2.2 Study population

After a comprehensive search and screening of the NHANES database, participants from 2013 through 2014 were included in this study (sNfL data were not available for other years). Initially, 10,175 participants were recruited. Since the focus of this paper is to examine the relationship between sNfL, and asthma, exclusion criteria for this study included (a) participants with incomplete information on sNfL (n = 8,104), (b) participants with incomplete information on family income (n = 146) or education(n = 1), (c) participants with missing data on BMI (n = 15) or alcohol use (n = 136). A total of 1,773 individuals qualified for analysis, as shown in Figure 1.

Figure 1

Figure 1. Flowchart of study population inclusion in 2013–2014 NHANES. NHANES, National Health and Nutrition Examination Survey; sNfL, serum neurofilament light chain; Family income, the ratio of family income to poverty; BMI, body mass index.

2.3 Assessment of asthma

Due to the limited diagnostic methods for asthma in the NHANES database, referring to other literature on research methods, the definition of current asthma in this paper is a positive response to the following two questions: “Has a doctor or other healthcare professional ever told you that you have asthma?” and “Do you still have asthma?” The control group consists of participants who do not currently have asthma (i.e., those who report never having been diagnosed with asthma by a healthcare professional and those who report having been diagnosed with asthma by a healthcare professional but deny still having asthma). Since the diagnosis of asthma is based on questionnaires, it may introduce recall and misclassification bias.

2.4 Assessment of sNfL concentration

Serum neurofilament light chain was the exposure variable in this study, and data were obtained from SSSNFL values in the laboratory data. nHANES’ sNfL assay is as follows: Serum samples for testing NfL concentrations were obtained from individuals between the ages of 20 and 75 years who participated in the 2013–2014 NHANES study and consented to have their samples used for further research. Blood was collected from a vein in the participant’s arm by a trained phlebotomist. The collected blood was divided into vials and stored at a mobile screening center. The vials are then refrigerated or frozen and transported to various laboratories throughout the United States. Siemens Healthineers’ high-throughput acridinium ester (AE) immunoassay on the Atellica immunoassay system was used to measure the amount of sNfL. Following incubation with AE-labeled antibodies that specifically target the NfL antigen, paramagnetic particles coated with capture antibodies were introduced into the blood samples. After unbound AE-labeled antibodies were removed, an acid and a base were used to start a chemiluminescence reaction, which produced detectable light emission. See https://wwwn.cdc.gov/Nchs/Nhanes/2013 2014/SSSNFL_H.htm for more information.

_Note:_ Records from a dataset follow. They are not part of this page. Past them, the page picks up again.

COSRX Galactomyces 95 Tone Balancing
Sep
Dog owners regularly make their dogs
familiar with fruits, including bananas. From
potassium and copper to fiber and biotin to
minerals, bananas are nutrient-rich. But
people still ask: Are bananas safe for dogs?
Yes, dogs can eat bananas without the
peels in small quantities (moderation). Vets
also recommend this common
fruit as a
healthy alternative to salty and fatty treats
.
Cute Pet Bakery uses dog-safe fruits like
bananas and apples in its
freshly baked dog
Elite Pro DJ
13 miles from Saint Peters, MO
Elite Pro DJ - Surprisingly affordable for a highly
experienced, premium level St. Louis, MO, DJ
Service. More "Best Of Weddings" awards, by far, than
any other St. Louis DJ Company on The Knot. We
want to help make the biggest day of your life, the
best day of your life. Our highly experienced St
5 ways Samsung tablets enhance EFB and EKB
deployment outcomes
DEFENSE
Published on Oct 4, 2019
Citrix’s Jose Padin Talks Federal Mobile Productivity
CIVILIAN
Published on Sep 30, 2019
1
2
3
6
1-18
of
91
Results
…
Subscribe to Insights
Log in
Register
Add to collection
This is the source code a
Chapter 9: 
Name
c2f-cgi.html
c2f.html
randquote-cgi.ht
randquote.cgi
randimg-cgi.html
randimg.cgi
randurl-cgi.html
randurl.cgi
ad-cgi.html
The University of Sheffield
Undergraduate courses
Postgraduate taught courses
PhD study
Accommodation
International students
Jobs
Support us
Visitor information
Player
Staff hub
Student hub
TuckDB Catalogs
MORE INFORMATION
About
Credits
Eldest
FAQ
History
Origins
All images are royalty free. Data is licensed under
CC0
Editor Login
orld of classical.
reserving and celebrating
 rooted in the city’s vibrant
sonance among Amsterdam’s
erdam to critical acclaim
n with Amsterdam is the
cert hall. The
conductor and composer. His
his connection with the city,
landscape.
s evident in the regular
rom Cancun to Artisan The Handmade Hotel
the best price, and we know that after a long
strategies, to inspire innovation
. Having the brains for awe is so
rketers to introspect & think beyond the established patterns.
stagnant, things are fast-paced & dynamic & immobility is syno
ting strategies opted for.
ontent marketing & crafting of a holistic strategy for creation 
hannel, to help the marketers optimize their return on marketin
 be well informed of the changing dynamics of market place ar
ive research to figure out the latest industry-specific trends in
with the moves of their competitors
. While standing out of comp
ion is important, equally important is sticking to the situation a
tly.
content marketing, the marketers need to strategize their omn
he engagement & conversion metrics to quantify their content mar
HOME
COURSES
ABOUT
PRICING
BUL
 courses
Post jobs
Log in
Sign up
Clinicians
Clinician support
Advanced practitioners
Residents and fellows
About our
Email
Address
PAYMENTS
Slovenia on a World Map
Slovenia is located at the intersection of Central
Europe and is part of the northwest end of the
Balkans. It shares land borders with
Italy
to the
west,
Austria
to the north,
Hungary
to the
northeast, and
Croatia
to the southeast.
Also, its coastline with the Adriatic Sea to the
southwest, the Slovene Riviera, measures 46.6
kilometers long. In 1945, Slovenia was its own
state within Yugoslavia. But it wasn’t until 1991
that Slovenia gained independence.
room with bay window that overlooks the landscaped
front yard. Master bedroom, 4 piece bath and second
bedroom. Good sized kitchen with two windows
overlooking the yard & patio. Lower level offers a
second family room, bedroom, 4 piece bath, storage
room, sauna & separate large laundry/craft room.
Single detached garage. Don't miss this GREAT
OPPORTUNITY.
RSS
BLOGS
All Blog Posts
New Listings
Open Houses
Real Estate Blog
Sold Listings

2.5 Assessment of covariates of interest

Consistent with previous studies, our multivariate model considered potential covariates that could confound the relationship between sNfL and asthma. Demographic covariates included gender, age, race, education level, marital status, and family income. Body measure covariates included body mass index(BMI). Questionnaire variables also included alcohol use, smoking, diabetes, and hypertension status. Race included Mexican American, other Hispanic, non-Hispanic white, non-Hispanic black, and other races. Marital status was categorized as married/living with partner, widowed/divorced/separated, and never married. Education level includes less than high school, high school, more than high school, and other. Family income was categorized as 0–1.5, 1.5–3.5, >3.5. Drinking status (at least 12 alcoholic beverages in 1 year), smoking status (at least 100 cigarettes in your lifetime), diabetes status (your doctor has told you that you are diabetic), and high blood pressure status (ever said you have high blood pressure) were categorized as yes, no, or other. Considering that prophylactic asthma medications (PAMs) are associated with asthma and may have an impact on the results of the analysis, we included PAMs as covariates in the analysis. PAMs include inhaled corticosteroids, leukotriene receptor antagonists, long-acting β agonists, mast cell stabilizers, and theophylline, and treatment with any of these is considered yes and the others are considered no. Individuals can access all comprehensive NHANES research designs and data at www.cdc.gov/nchs/NHANEs/.

2.6 Statistical analysis

Descriptive statistics included mean with standard deviation (SD) and median with interquartile range (IQR) for continuous data, and frequencies and proportions for categorical data. Consistent with the methodology of previous studies, this study used logistic regression analysis to analyze the risk relationship between sNfL and asthma, and three logistic regression models were developed based on different confounders. Of these, Model 1 was not adjusted for any confounders; Considering that demographic variables are usually important confounding factors affecting many health and behavioral outcomes, and based on previous studies, gender, age and race may have a certain impact on asthma, gender, age and race were included as covariates in Model 2; and in Model 3, in order to solve the problem of multicollinearity and covariate selection, variance expansion factor (VIF) was used for variable selection. A general rule of thumb is that a VIF value >5 indicates problematic covariance (27). The VIF values for gender, age, race, education level, marital status, family income, PAMs, BMI, alcohol use, smoking, diabetes, and hypertension were all calculated to be less than 5, so all the covariates were included. In addition, we used directed acyclic plots¹ to show the hypothesized relationships between variables (Figure 2).

Figure 2

Figure 2. Directed acyclic graphs for the causal effect of sNfL on asthma. Family income, the ratio of family income to poverty; sNfL, serum neurofilament light chain; BMI, body mass index; PAMs, prophylactic asthma medications.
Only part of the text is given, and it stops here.